Le 6 Sivan de l’an 2448 après la création du monde, D.ieu descendit sur le mot Sinaï et institua la « mitsva », le commandement divin : un acte commandé par D.ieu, accompli par l’homme, et – nouveauté ! – impliquant un objet matériel.

Depuis ce jour-là, le monde est partie prenante dans la relation D.ieu/homme : le cuir qui devient des téfiline, la laine qui devient des fils de tsitsit, l’encre qui devient les lettres de la Torah, le blé qui se transforme en matsa... Ces objets deviennent saints, connectés à D.ieu. Ils sont désormais réels.

C’est ainsi que commence le troisième chapitre de l’Éthique des Pères – Pirkei Avot, que nous lirons ce Chabbat à la synagogue :

« Considère trois choses, et tu n’en viendras pas à fauter. »

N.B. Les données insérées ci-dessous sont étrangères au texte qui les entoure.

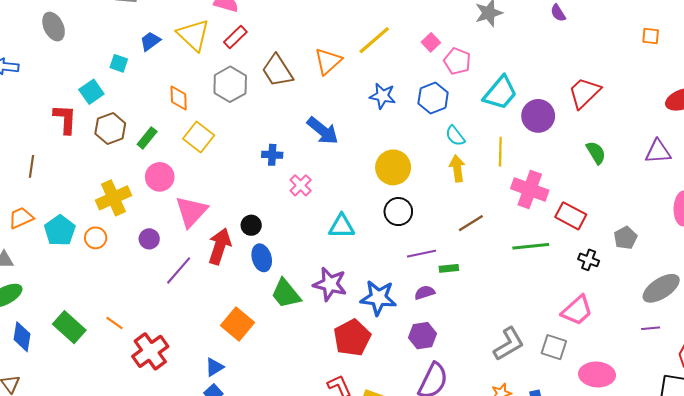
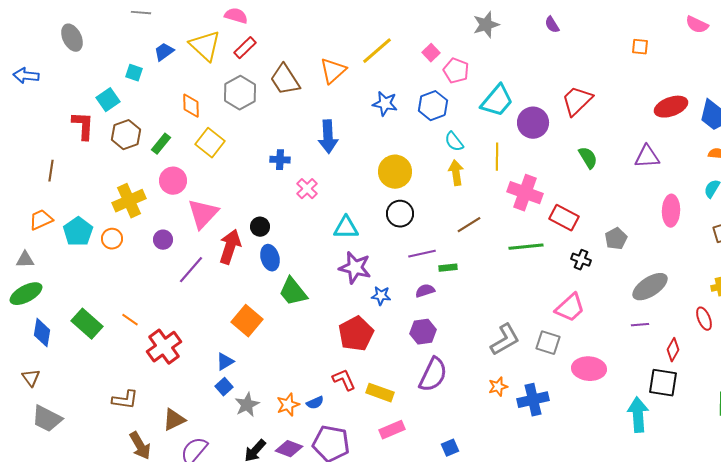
blue arrow: (323, 131) -> (328, 137), turned 48
purple star: (330, 284) -> (355, 268), moved
blue star: (378, 298) -> (381, 296), size x0.6

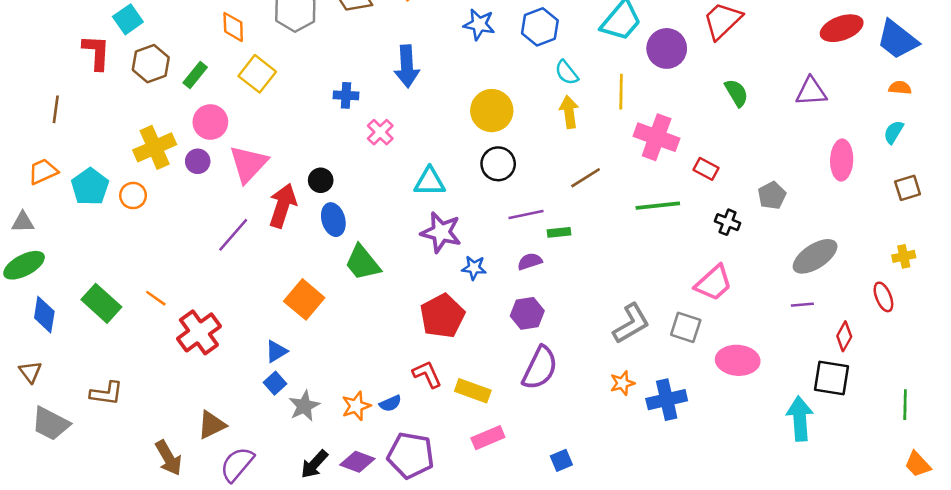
red rectangle: (564, 218) -> (706, 169), size x0.7
purple circle: (163, 240) -> (198, 161), moved
brown L-shape: (125, 400) -> (106, 393), moved

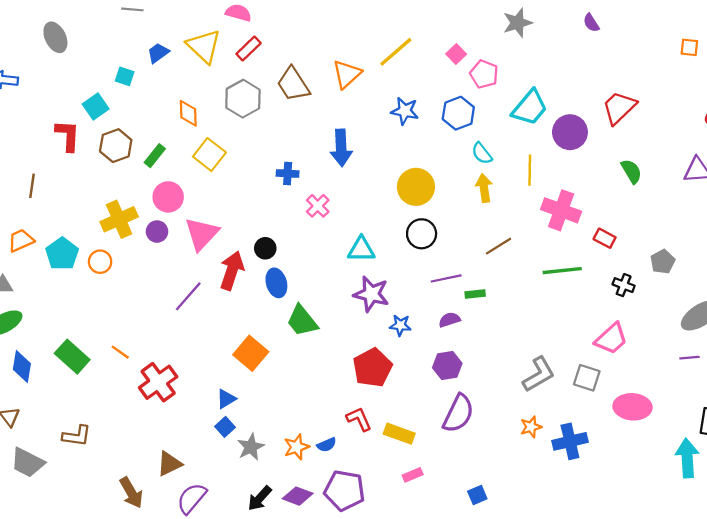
pink rectangle: (488, 438) -> (413, 475), size x0.7

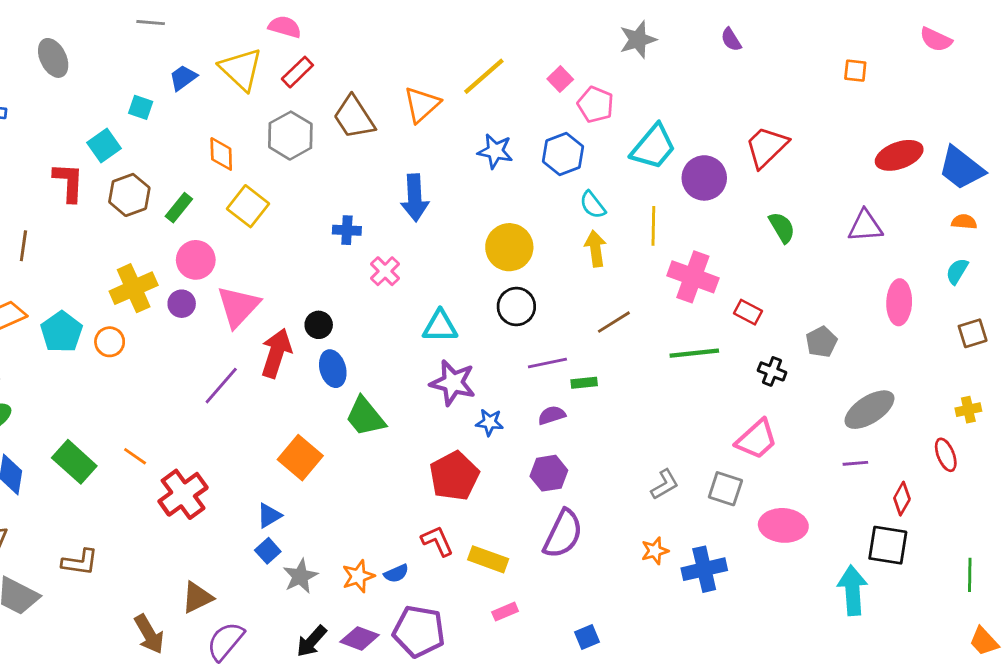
gray L-shape: (539, 374) -> (665, 484), size x0.7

Certes, la Michna continue, et explicite les trois choses.

Mais, pour certaines personnes exceptionnelles, pour les tsadikim – les justes parfaits – auxquels la faute est totalement étrangère, cette première phrase contient à elle seule l’enjeu de leur existence.

En effet, le tsadik est naturellement enclin à ne rechercher qu’une seule chose : la proximité de D.ieu. En ce qui le concerne, la réalité d’avant le Sinaï était suffisante. Mais D.ieu, Lui, a un projet pour ce monde. Alors, pour rappeler cela au tsadik, il lui est dit « Considère, rends-toi compte, qu’il n’y a pas que deux choses – D.ieu et toi avec ton amour pour Lui –, mais trois choses, car il y a aussi le monde que tu dois contribuer à élever vers D.ieu et dans lequel tu dois faire descendre D.ieu. » Tel est le défi du tsadik.

Cela ne concerne que les tsadikim, des gens dont, nous autres commun des mortels, sommes bien éloignés, pensez-vous ?

Détrompez-vous. Il y a un tsadik au fond de l’âme de chacun d’entre nous. Car notre âme ne vibre que pour D.ieu, et, par amour pour Lui, nous menons à bien Son projet : faire de ce monde matériel une demeure pour Son Essence. Faire d’ici et maintenant la porte d’entrée de l’ère messianique.